HCPS students listen to an aviation professional at Richmond International Airport hangar while standing next to a plane from the Executive Air Service, which transports the governor of Virginia.

Logan Walker felt right at home when he jumped into the cockpit of the ICON amphibious seaplane sitting outside of the hangars at Richmond International Airport. 

The comfort may stem from the fact he’s already flown a plane as a teenager. Or it could just be his middle name: Jetpilot.

“It wasn’t until a few years ago that I really looked at my name and thought, ‘Huh, I’ve got a middle name that’s also a really cool job,’” the sophomore from Douglas S. Freeman High School said. “I got to take a discovery flight last year … and it was just the most natural thing in the world.” 

Walker’s passion for flight was only heightened when he attended the Aviation Career Showcase on May 17, which offered 15 high school students from across Henrico County Public Schools to tour Richmond International Airport and connect with aviation professionals.

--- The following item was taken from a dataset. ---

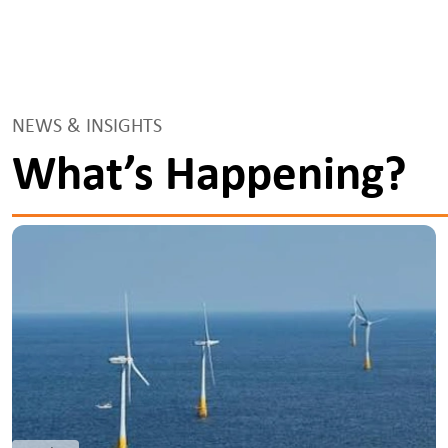
NEWS & INSIGHTS
What’s Happening?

The event was a first-time collaboration between HCPS and the Capital Region Airport Commission designed to show interested students – many of whom attend Highland Springs or Varina high schools – the numerous ways they could launch a rewarding and fruitful career in aviation.

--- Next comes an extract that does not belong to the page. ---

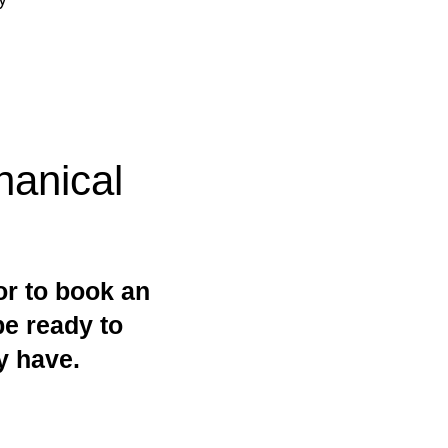
anical
or to book an
be ready to
y have.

“If they can see it, they can be it,” said Dr. Monica Manns, HCPS’ chief equity, diversity and opportunity officer, at the introductory presentation at the airport’s Booty Armstrong Boardroom. Dr. Manns was joined by a group of local executives and leaders, including Virginia state senator Lamont Bagby and Richmond International Airport president and CEO Perry Miller, in welcoming the students and kicking off the day’s events.

Various motives and interests drew the students, a mixture of juniors and sophomores, to the showcase. Several envisioned themselves as future engineers, while others expressed their passions for piloting, aeronautics or military service.

But the recurring mantra of the day was that career options didn’t just stop at being an engineer or pilot. Every person that spoke during the day held a different role in the operations of the airport, all of whom are absolutely critical in ensuring safe travels for the millions of passengers that come through RIC every year.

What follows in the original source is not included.